Il y a de ces films où dès le début, ou avant même d’aller le voir en salles, vous savez que vous allez adorer. Blue Ruin fait partie de cette catégorie là. Ca sentait quand même bon l’ovni qui vous reste en travers de la gorge quelques jours, et ce fût le cas. Hypnotisant.
Un réalisateur qui sort de nulle part avec à son actif une comédie horrifique rassemblant un casting improbable aurait pu présumer le pire. Pourtant, après avoir vu le film, j’ai bien envie de dire que Saulnier a du Jeff Nichols dans les idées et la réalisation. Et c’est vraiment un compliment. En ce qui concerne l’histoire, ça m’a beaucoup fait penser à Shotgun Stories, ce film qui raconte l’opposition entre deux fratries qui ont le même géniteur. Et de manière plus technique, ce Blue Ruin est au moins aussi beau que Take Shelter où Mud. Le rythme est posé, l’ambiance se veut lourde mais elle est finalement apaisante. On rentre donc parfaitement dans la peau de notre anti-héros dont on ne sait rien, si ce n’est qu’il part en croisade contre le tueur de ses parents. Pas franchement original dans les grandes lignes, mais plutôt très osé dans la mise en scène.

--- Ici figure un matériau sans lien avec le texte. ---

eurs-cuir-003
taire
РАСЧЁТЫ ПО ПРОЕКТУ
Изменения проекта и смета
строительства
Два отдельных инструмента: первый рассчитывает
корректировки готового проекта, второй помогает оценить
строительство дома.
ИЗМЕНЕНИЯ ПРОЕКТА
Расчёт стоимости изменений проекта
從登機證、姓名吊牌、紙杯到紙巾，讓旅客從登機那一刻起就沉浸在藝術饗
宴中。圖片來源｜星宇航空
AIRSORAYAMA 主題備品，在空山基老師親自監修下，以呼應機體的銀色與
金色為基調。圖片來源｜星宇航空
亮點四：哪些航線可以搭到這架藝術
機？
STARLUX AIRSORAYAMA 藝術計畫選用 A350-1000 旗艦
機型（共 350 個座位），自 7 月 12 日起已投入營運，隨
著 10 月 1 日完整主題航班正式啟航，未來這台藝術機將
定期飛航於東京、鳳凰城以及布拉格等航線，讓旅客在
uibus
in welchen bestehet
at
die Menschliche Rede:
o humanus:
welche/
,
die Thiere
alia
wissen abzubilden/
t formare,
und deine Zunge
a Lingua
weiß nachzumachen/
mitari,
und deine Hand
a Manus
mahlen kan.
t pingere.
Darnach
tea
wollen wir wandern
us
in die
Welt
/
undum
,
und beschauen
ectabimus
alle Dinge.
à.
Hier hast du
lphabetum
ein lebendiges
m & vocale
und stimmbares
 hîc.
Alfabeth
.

On ne sait pas bien ce qui s’est passé dans la vie de Dwight depuis tout ce temps, et on n’approuve pas forcément l’idée de vengeance qui l’enivre, mais on a quand même envie de le comprendre, de le soutenir, d’être derrière lui. Et surtout, de vivre le film à la première personne, à travers sa personnalité et ses pensées. Et c’est bien là que Saulnier réussit son coup : on a de l’empathie pour un tueur fugitif car tout est fait en aval pour qu’on le soutienne. Véritable phœnix qui renait de ces cendres, Dwight attire la sympathie du spectateur malgré les motivations qui l’animent.
Ce paradoxe nous conduit donc à un débat de fond sur l’autorisation du port d’arme, et de la facilité avec laquelle on peut s’en procurer où s’en servir, et jusqu’où les habitants des Etats-Unis sont parfois prêt à aller pour faire valoir leurs droits. Avec ce film, Saulnier a pour moi réussi à poser les questions que Funny Games posait déjà, mais en mieux. A savoir qu’il y a un petit coup de mou dans le film, et que l’on attende que ça redémarre de plus belle. Et c’est là que je me suis demandé si ce n’était pas malsain de réclamer à nouveau de la violence afin que l’on ne s’embête pas trop longtemps. Car au-delà de l’histoire qu’il raconte, Saulnier souhaite délivrer des réflexions, et c’est pour cette raison que j’en suis arrivé ici. Ce film peut entrainer des débats sur la famille, la vengeance, le port d’armes, la réinsertion sociale, le pardon, l’exclusion. Et c’est entre autre pour ça que Blue Ruin s’avère être une franche réussite : il fait réflechir.
Alors si c’est très intéressant et pertinent dans le fond, et comme je l’ai déjà rapidement évoqué, la forme ne joue pas non plus un rôle anodin dans le succès de ce film. Les plans sont travaillés et calculés aux millimètres, et il n’est pas étonnant de découvrir que Saulnier est directeur photo avant d’être réalisateur. C’est un véritable régal visuel et auditif que de plonger dans une telle atmosphère. Pour le côté drame américain indie financé comme on pouvait, ça me fait également penser à Bellflower, qui avait en outre ce côté pessimiste et criant au secours qui lui allait si bien.
Pour conclure, Blue Ruin, ce n’est pas le genre de film à mettre entre toutes les mains, mais c’est un film qui va plaire à coups sûrs à tous les amateurs de cinéma car il contient véritablement tous les ingrédients d’une œuvre qui vaut au moins le coup d’œil. Qu’on aime ou qu’on naime pas, il s’agit du genre d’expérience à vivre que le cinéma nous propose que trop rarement, autant pour les messages qu’il délivre, que pour l’ambiance dans laquelle il nous baigne.